▶

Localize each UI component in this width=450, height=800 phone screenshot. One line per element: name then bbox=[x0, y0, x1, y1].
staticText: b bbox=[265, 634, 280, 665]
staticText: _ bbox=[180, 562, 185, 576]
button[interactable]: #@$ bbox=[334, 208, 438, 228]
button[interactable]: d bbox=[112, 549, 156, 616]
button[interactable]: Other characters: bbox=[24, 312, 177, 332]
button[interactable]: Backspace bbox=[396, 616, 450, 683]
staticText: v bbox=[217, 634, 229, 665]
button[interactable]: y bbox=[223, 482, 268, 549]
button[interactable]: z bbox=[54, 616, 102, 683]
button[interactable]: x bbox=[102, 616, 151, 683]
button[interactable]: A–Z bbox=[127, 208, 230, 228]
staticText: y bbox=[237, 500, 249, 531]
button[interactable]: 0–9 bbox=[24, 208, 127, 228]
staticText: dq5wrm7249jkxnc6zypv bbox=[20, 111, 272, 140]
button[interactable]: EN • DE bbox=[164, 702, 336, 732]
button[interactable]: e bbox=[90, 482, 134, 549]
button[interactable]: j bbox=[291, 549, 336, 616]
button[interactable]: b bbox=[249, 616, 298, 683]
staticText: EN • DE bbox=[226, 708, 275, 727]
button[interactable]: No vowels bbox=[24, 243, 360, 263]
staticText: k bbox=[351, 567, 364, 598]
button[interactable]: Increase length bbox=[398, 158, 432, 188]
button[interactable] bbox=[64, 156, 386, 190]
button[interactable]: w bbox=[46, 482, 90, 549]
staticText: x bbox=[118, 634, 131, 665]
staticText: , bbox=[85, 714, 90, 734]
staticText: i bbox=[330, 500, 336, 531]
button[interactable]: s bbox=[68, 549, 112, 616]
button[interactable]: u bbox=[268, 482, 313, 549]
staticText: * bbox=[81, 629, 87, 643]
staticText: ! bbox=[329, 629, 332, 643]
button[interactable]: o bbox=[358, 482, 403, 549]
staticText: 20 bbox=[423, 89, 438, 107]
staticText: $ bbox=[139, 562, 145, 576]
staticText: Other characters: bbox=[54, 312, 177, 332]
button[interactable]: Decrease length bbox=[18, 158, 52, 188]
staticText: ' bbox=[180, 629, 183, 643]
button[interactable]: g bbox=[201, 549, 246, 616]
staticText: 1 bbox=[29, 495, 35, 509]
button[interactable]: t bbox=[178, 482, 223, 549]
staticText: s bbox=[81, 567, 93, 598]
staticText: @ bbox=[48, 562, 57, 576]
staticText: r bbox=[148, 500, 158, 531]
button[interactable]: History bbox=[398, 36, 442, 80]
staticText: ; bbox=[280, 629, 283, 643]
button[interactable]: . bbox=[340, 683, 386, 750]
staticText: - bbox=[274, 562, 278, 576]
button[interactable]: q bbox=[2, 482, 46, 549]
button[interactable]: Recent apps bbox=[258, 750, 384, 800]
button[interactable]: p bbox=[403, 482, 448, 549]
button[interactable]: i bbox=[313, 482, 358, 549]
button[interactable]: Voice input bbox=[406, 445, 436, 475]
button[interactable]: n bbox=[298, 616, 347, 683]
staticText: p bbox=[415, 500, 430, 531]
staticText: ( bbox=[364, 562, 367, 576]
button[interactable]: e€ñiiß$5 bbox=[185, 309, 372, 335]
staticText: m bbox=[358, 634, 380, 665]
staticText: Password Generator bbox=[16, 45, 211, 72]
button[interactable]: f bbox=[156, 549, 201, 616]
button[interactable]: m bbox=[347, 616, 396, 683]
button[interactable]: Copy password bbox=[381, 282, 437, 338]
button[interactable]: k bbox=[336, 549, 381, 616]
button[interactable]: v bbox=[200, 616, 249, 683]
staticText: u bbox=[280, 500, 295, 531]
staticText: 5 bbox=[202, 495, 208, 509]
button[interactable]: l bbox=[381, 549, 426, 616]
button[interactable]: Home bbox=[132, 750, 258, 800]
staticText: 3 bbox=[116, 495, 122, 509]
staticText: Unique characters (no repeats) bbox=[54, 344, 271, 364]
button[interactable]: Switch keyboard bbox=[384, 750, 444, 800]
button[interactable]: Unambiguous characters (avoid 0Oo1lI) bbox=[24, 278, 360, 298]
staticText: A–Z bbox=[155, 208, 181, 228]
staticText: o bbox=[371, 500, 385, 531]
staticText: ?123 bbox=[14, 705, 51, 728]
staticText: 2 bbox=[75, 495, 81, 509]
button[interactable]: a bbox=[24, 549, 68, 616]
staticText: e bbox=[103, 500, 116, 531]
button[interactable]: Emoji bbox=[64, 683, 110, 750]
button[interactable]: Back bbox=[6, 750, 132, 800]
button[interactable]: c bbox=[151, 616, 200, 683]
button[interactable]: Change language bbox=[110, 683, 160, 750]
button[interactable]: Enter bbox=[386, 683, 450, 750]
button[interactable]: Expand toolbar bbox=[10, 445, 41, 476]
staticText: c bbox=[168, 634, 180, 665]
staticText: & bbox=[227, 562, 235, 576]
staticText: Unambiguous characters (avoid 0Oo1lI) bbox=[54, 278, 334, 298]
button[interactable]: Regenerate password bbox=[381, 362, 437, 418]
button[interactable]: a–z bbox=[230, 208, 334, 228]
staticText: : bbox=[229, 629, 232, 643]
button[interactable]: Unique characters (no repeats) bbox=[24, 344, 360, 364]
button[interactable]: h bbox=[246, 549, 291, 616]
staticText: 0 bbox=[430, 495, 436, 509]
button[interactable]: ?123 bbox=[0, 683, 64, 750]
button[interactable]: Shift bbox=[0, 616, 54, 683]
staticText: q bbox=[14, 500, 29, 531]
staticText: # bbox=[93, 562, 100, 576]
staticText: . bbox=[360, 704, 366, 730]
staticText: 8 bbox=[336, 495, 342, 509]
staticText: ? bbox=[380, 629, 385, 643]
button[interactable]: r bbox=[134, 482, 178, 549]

◀

What is needed is each line of the entries that contains the word "characters".

ANSWER TO THE EXERCISE >>
button[interactable]: Other characters: bbox=[24, 312, 177, 332]
staticText: Other characters: bbox=[54, 312, 177, 332]
staticText: Unique characters (no repeats) bbox=[54, 344, 271, 364]
button[interactable]: Unambiguous characters (avoid 0Oo1lI) bbox=[24, 278, 360, 298]
staticText: Unambiguous characters (avoid 0Oo1lI) bbox=[54, 278, 334, 298]
button[interactable]: Unique characters (no repeats) bbox=[24, 344, 360, 364]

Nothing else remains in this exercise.